Tak hanya itu, EcoSort juga dilengkapi fitur tabulasi data sampah yang memudahkan pemerintah desa melakukan pendataan secara lebih sistematis dan berbasis data. Kehadiran fitur tersebut diharapkan membantu penyusunan kebijakan lingkungan yang lebih tepat sasaran.
EcoSort Trash Walk Bangun Kesadaran Warga
Peluncuran EcoSort dipadukan dengan kegiatan EcoSort Trash Walk. Dalam kegiatan ini, masyarakat diajak menyusuri lingkungan desa sambil memungut sampah yang ditemukan di sepanjang rute.
Konsep tersebut dipilih agar edukasi mengenai pengelolaan sampah tidak berhenti pada penyampaian materi. Melainkan langsung dipraktikkan dalam kehidupan sehari-hari.
“Kami percaya pengalaman terlibat langsung dalam menjaga kebersihan lingkungan akan lebih efektif membangun kesadaran masyarakat. Dibandingkan hanya mendengarkan sosialisasi di dalam ruangan,” kata Salsa yang akrab disapa Sabo.

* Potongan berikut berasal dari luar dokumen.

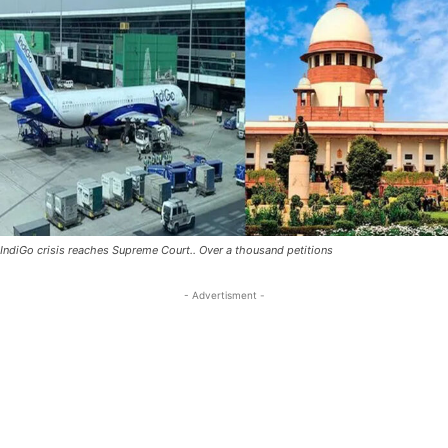
IndiGo crisis reaches Supreme Court.. Over a thousand petitions
- Advertisment -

Kolaborasi untuk Lingkungan Berkelanjutan
Program ini mempertemukan berbagai pihak, mulai dari mahasiswa dan sivitas akademika UM, Pemerintah Kota Batu, Pemerintah Desa Oro-Oro Ombo, hingga masyarakat setempat. Kolaborasi tersebut menjadi bukti bahwa penyelesaian persoalan lingkungan membutuhkan sinergi lintas sektor agar menghasilkan dampak yang berkelanjutan.
Bagi tim UM BBM X RASA DAYA BEM UM 2026, proses perancangan hingga implementasi EcoSort juga menjadi pengalaman berharga dalam mengasah kemampuan kepemimpinan, komunikasi, dan kolaborasi. Berbagai tantangan yang dihadapi selama penyusunan program justru memperkuat semangat gotong royong untuk menghadirkan solusi yang bermanfaat bagi masyarakat.
Ke depan, Website EcoSort diharapkan menjadi pusat edukasi sekaligus sistem pendataan sampah di Desa Oro-Oro Ombo. Inovasi ini juga berpotensi direplikasi oleh desa-desa lain sebagai model pengelolaan sampah berbasis digital yang adaptif terhadap kebutuhan masyarakat.
Program tersebut turut mendukung pencapaian Sustainable Development Goals (SDGs), khususnya SDG 11 tentang kota dan permukiman berkelanjutan, SDG 12 mengenai konsumsi dan produksi yang bertanggung jawab. Juga SDG 13 tentang aksi penanganan perubahan iklim, serta SDG 17 melalui penguatan kolaborasi antara perguruan tinggi, pemerintah, dan masyarakat dalam mewujudkan pembangunan berkelanjutan.